RELATO. EL VIEJO DE LA CALLE CÓRDOBA, de Rodríguez Alcaide (*)

La alegría se insinuaba en mí e iba extendiéndose de modo imperceptible. De repente la aparición de mi pueblo entre el mar de olivos, aún distante en la densa calima del mediodía, violando sin preaviso la paz de los olivares, solo alterada por el vuelo de algunos gorriones que surgían del arroyo. Dejar las curvas de los meandros del Marbella y ver la blancura de sus casas era como interludio de una verde realidad. Casas blancas, unas encima de otras, sin ahogarlas, varadas en seco en la ensenada de olivos. Dejar el olivar y entrar en el pueblo por el puentecillo era romper la costra del tiempo; del tiempo de verano en Obejo, a cuyo lugar yo había ido a pasar parte del estío con mi abuela materna.

Había un viejo, sentado en la puerta de su casa, calada su gorrilla, como escudo de sus pensamientos. Más viejo, mucho más que mi abuela, me atrajo el espectro de las generaciones que había entre el viejo, mi abuela, mi padre y yo, rechazando el esquema de los muertos. Yo presentí, al ver al viejo sentado, una esencia que fue muy viril y una gracia redentora que había dejado en Obejo, junto a mi abuela.

Baena, al volver de Obejo, era un lugar de vida; era como un sueño sin ancestral amenaza, de generosa vitalidad. Había como una omnisciencia mítica en San Francisco o una alianza con los dioses en la Almedina y me preguntaba: ¿dónde está el secreto de su prosperidad?

Volvía de Obejo para reclamar mi lugar en calle Llana y plaza vieja y al subir por la empinada calle desde el puentecillo ves sentado al viejo glorificado y esclavo de su vejez. Me había dejado golpear por los brazos de los olivos desde Espejo y ahora me atraía la serenidad del viejo apostado y somnoliento en el umbral de su blanca casa. No había sombra de ira en su rostro, ni resentimiento por un pasado fracaso; en su faz solo había paz.

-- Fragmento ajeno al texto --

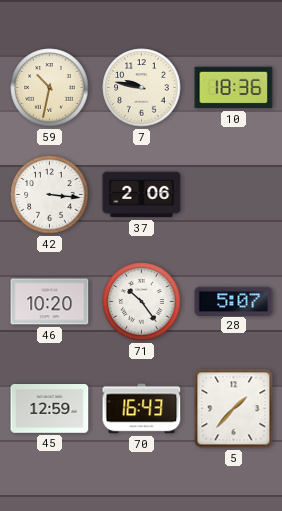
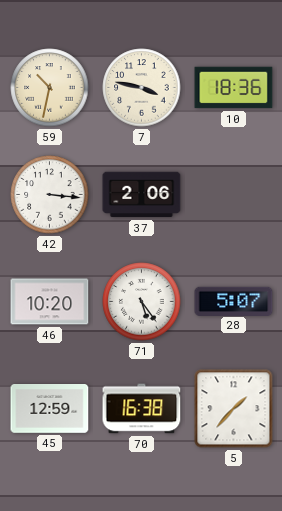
7: 9:47 -> 3:47
71: 10:24 -> 5:24
70: 16:43 -> 16:38
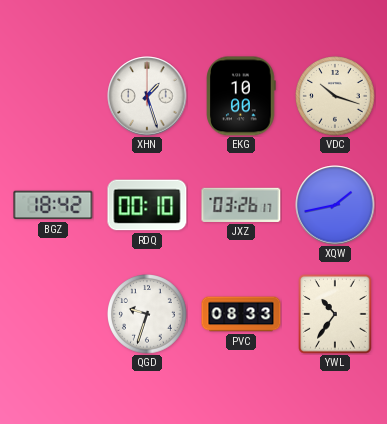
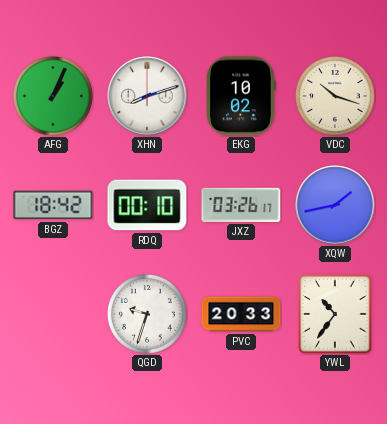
AFG: none -> 1:04
XHN: 1:27 -> 8:12
EKG: 10:00 -> 10:02
PVC: 08:33 -> 20:33
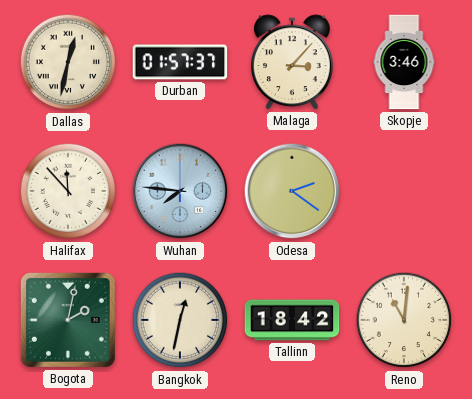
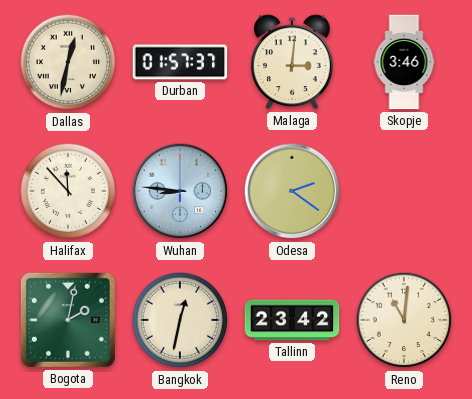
Malaga: 3:07 -> 3:01
Wuhan: 7:46 -> 8:46
Tallinn: 18:42 -> 23:42
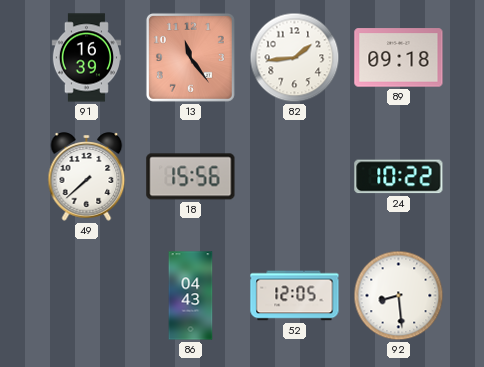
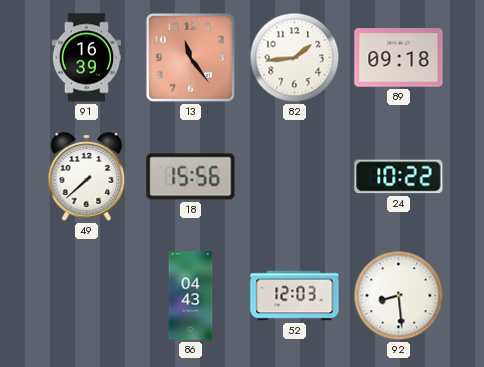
52: 12:05 -> 12:03
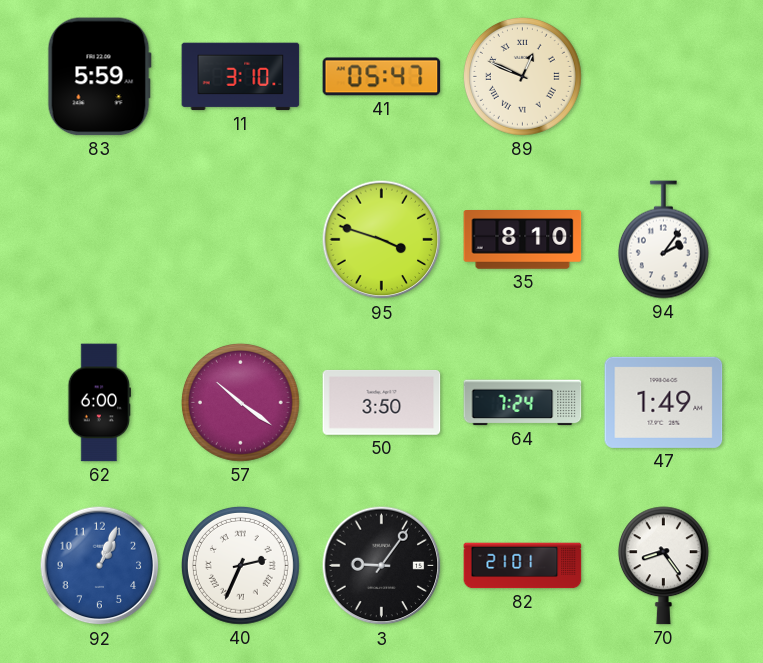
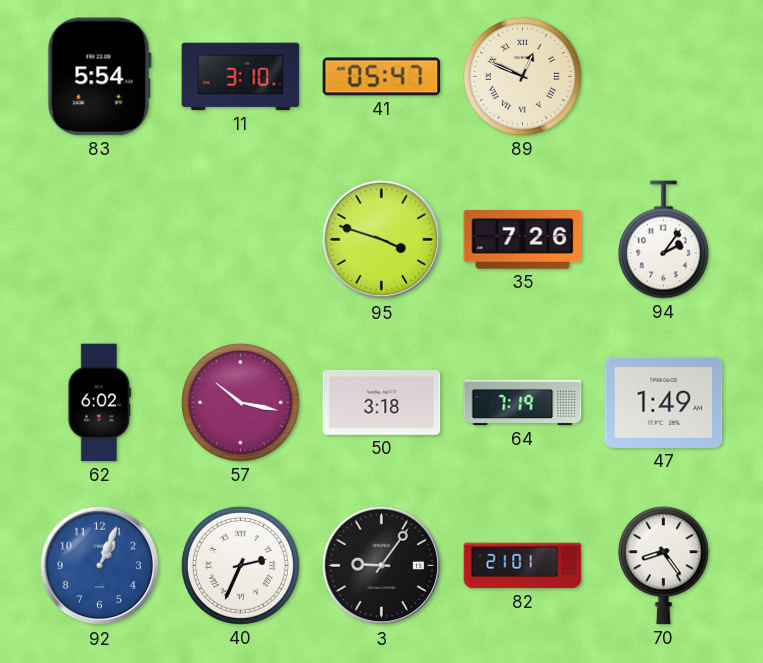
83: 5:59 -> 5:54
35: 8:10 -> 7:26
62: 6:00 -> 6:02
57: 10:21 -> 10:17
50: 3:50 -> 3:18
64: 7:24 -> 7:19
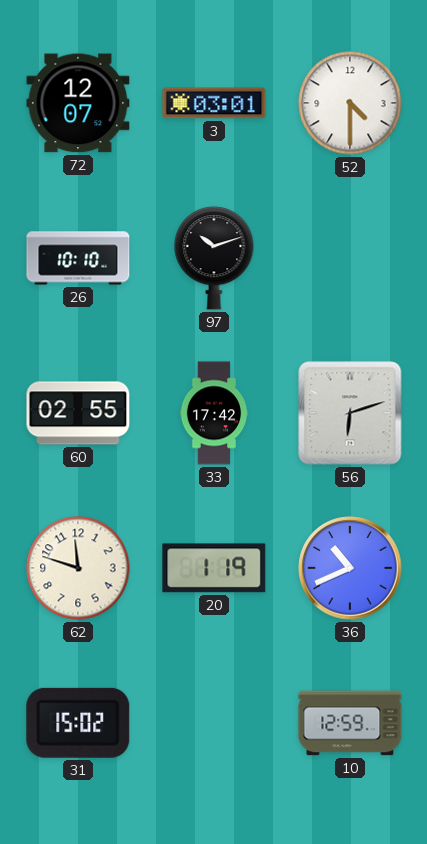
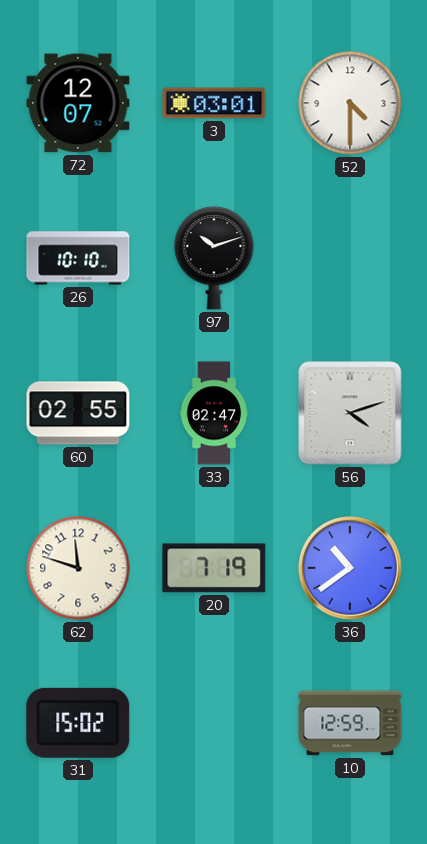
33: 17:42 -> 02:47
56: 6:12 -> 4:12
20: 1:19 -> 7:19
36: 10:41 -> 10:39
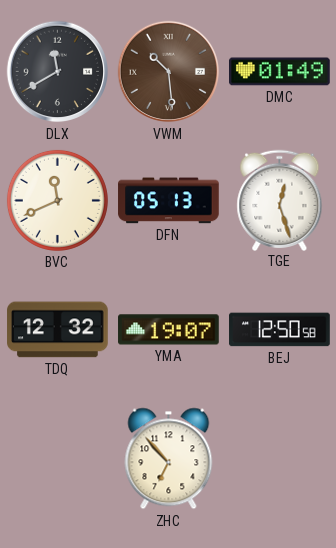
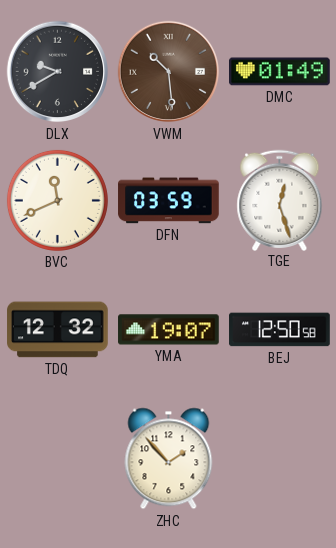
DLX: 11:40 -> 9:40
DFN: 05:13 -> 03:59
ZHC: 6:53 -> 1:53
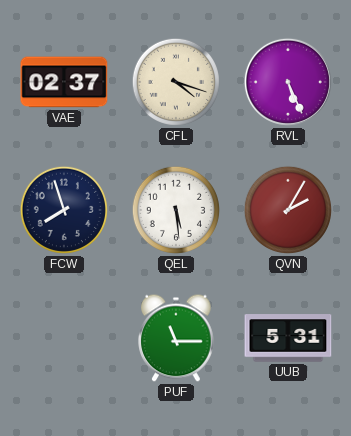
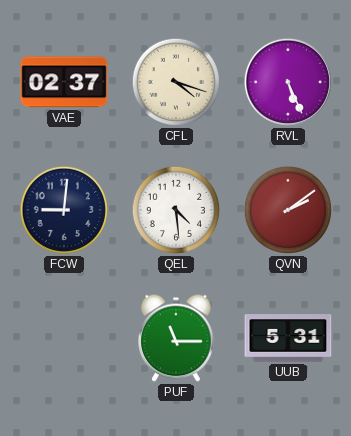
FCW: 7:57 -> 9:01
QEL: 5:29 -> 4:29
QVN: 2:05 -> 2:09
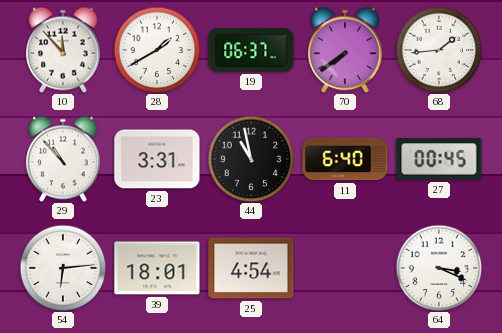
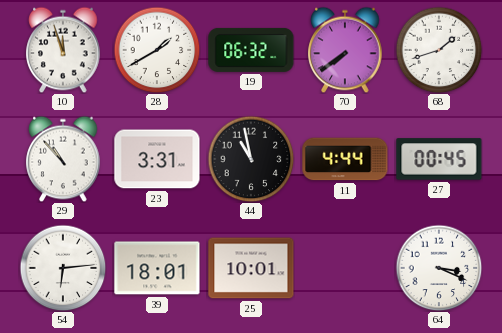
10: 11:53 -> 11:57
19: 06:37 -> 06:32
68: 1:44 -> 1:42
11: 6:40 -> 4:44
25: 4:54 -> 10:01
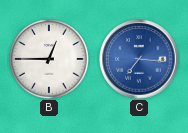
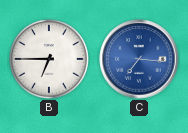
B: 12:45 -> 6:45
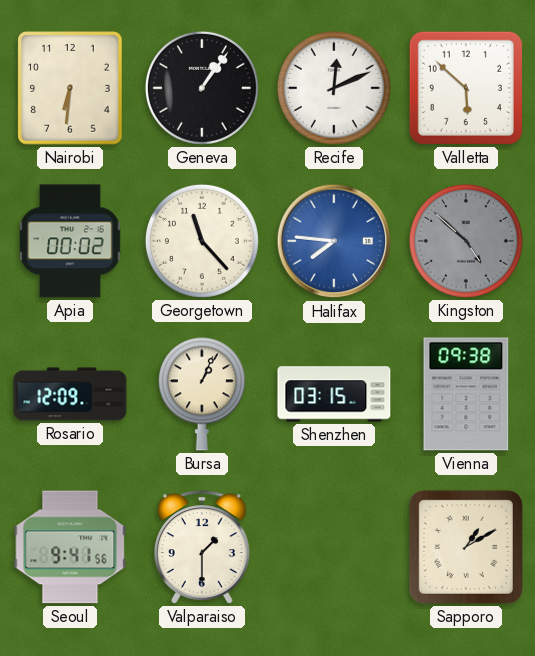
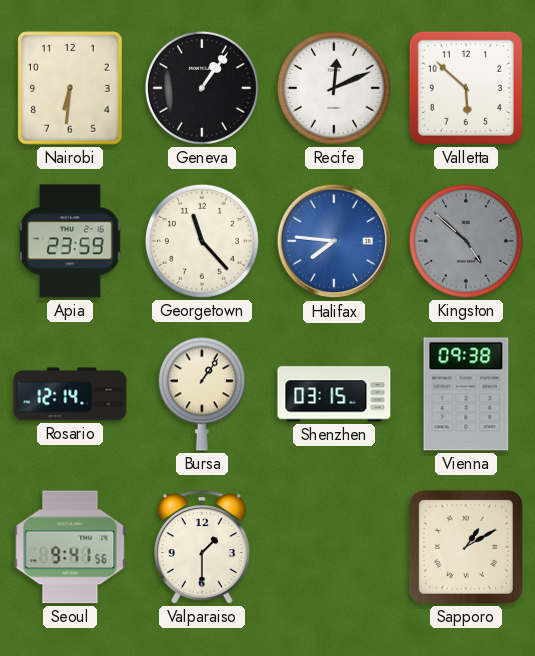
Apia: 00:02 -> 23:59
Rosario: 12:09 -> 12:14
Bursa: 1:04 -> 1:06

En silencio le observé con lentitud reposar su mentón sobre su pecho y vi que se me agrandaba su personalidad. Estaba sereno y acostumbrado al seco calor de agosto; no tenía la vacía mirada del aburrimiento sino hipnotizado por el sol que destelleaba en el empedrado de la calle. Hablaba consigo mismo, como en susurros, con la esperanza de que Dios le reclamará su propia existencia. No me pareció que ese viejo estuviera vacío sino repleto de experiencia. Había sido jornalero, segador, albañil y hasta carpintero. Llegó a heredar una huerta en la madurez de su vida y a ella dedicó su fortaleza. Ahora, sentado a la puerta de su casa, no sabe qué hacer como no sabría que hacer en su silla un inválido. Era como mensajero de una vieja corriente. Al pasarlo, le dije: ¡buenos días José! Su felicidad era evidente, pues me contestó: ¡Ve con Dios, Pepito Javier!

(*) José Javier Rodríguez Alcaide es catedrático emérito de la Universidad de Córdoba e Hijo Predilecto de Baena.

La imagen corresponde a una vista posterior de la iglesia de San Francisco de Baena.